John Bartlett of John Hopkins University said the decentralized U.S. health system will make it more difficult to get ready for a possible human pandemic of H5N1 avian virus — or anything else.

He denied the threat from bird flu has been overstated by the media.

“The number of cases in 2006 was more than it was in 2005, which is more than it was in 2004 ... so it continues to go up in people,” he said in an interview.

The H5N1 virus is steadily changing and could at any time acquire the changes it needs to be easily transmitted from human to human. It would then spark a pandemic that could kill millions within months.

Bird flu as an issue in the United States suffered from ”press fatigue” in the absence of new things to say about the health threat, he said.

Adding to regional worries in Asia, a senior Thai agriculture official said on Monday that 1,900 ducks had been culled in the northern province of Phitsanulok after some of the birds had tested positive for H5N1.

The case is Thailand’s first in birds since last July. The last human death — the country’s 17th — occurred in August.

Experts fear the H5N1 virus could mutate into a form that could spread easily between people, but there has been no evidence of human-to-human transmission of the virus so far in the latest cases.

Emergency levels
The World Health Organization (WHO) says the spike in cases in the northern hemisphere winter follows a similar pattern to that seen over the past three years and was to be expected.

But it was encouraging that outbreaks were being quickly reported and dealt with, a senior WHO official said.

“It is not surprising that we are seeing an increase (in cases) ... but we are seeing much more effective responses than we were a few years ago,” Keiji Fukuda, WHO’s coordinator for the global influenza program, told journalists.

In Vietnam, where bird flu has killed 42 of the 93 people infected since 2003, the virus appeared to be spreading fast among fowl in the country’s southern Mekong Delta, threatening to engulf the major rice-growing region.

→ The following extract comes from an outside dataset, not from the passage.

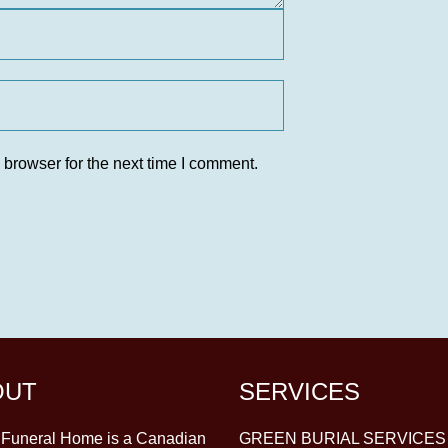
 browser for the next time I comment.
OUT
SERVICES
y Funeral Home is a Canadian
GREEN BURIAL SERVICES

The Animal Health Department said in a report seen on Monday that tests showed H5N1 had killed ducks in the province of Soc Trang, just a day after bird flu was found in the neighboring province of Tra Vinh.

The Agriculture Ministry has ordered an additional poultry vaccination campaign in the Mekong Delta area and requested reinforcement of animal health teams to contain the spread.

Agriculture officials have warned the country’s 84 million people that the virus could spread to all 64 cities and provinces nationwide via migrating birds.

Indonesia planned to prohibit people from keeping backyard fowl in three high-risk provinces.

“We are taking the step because the current condition has reached emergency health levels,” Aburizal Bakrie, coordinating minister for welfare, told a news conference.

Millions of chickens live in close proximity to humans in Indonesia and bans on backyard fowl could be difficult to enforce. Health education campaigns are patchy and power has been increasingly devolved to the provinces.

Past campaigns to cull poultry have met with stiff resistance because little or no compensation has been paid.

WHO says H5N1 has infected 265 people and killed 159 of them in 10 countries since 2003 and has urged vigilance as the disease continues to circulate among birds.

China and Egypt have reported new human cases in recent weeks and Nigeria last week culled around 20,000 chickens in the latest outbreak among poultry.